◆ The task
I'd like the entries repeated exactly, without their pictures.

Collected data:
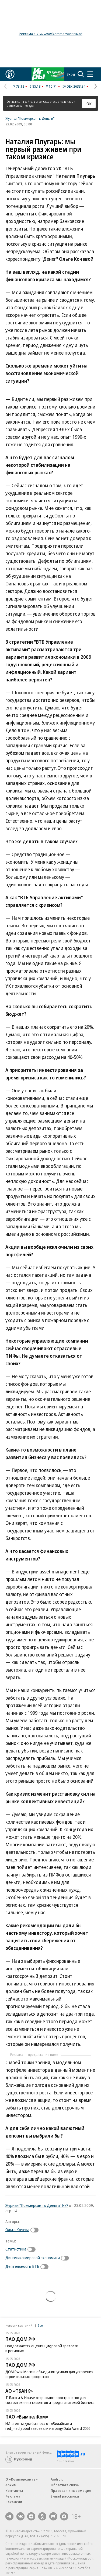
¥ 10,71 (51, 86)
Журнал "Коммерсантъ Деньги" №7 (36, 2205)
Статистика (15, 2249)
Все (40, 2325)
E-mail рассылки (65, 2496)
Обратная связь (65, 2484)
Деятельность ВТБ (22, 2266)
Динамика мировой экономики (32, 2257)
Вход (71, 74)
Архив (10, 2484)
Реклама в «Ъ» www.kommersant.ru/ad (50, 33)
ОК (89, 103)
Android (57, 2479)
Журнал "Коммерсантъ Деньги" (29, 118)
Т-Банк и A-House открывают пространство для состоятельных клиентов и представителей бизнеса (50, 2400)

◆ Response to this exercise
¥ 10,71 (51, 86)
Журнал "Коммерсантъ Деньги" №7 (36, 2205)
Статистика (15, 2249)
Все (40, 2325)
E-mail рассылки (65, 2496)
Обратная связь (65, 2484)
Деятельность ВТБ (22, 2266)
Динамика мировой экономики (32, 2257)
Вход (71, 74)
Архив (10, 2484)
Реклама в «Ъ» www.kommersant.ru/ad (50, 33)
ОК (89, 103)
Android (57, 2479)
Журнал "Коммерсантъ Деньги" (29, 118)
Т-Банк и A-House открывают пространство для состоятельных клиентов и представителей бизнеса (50, 2400)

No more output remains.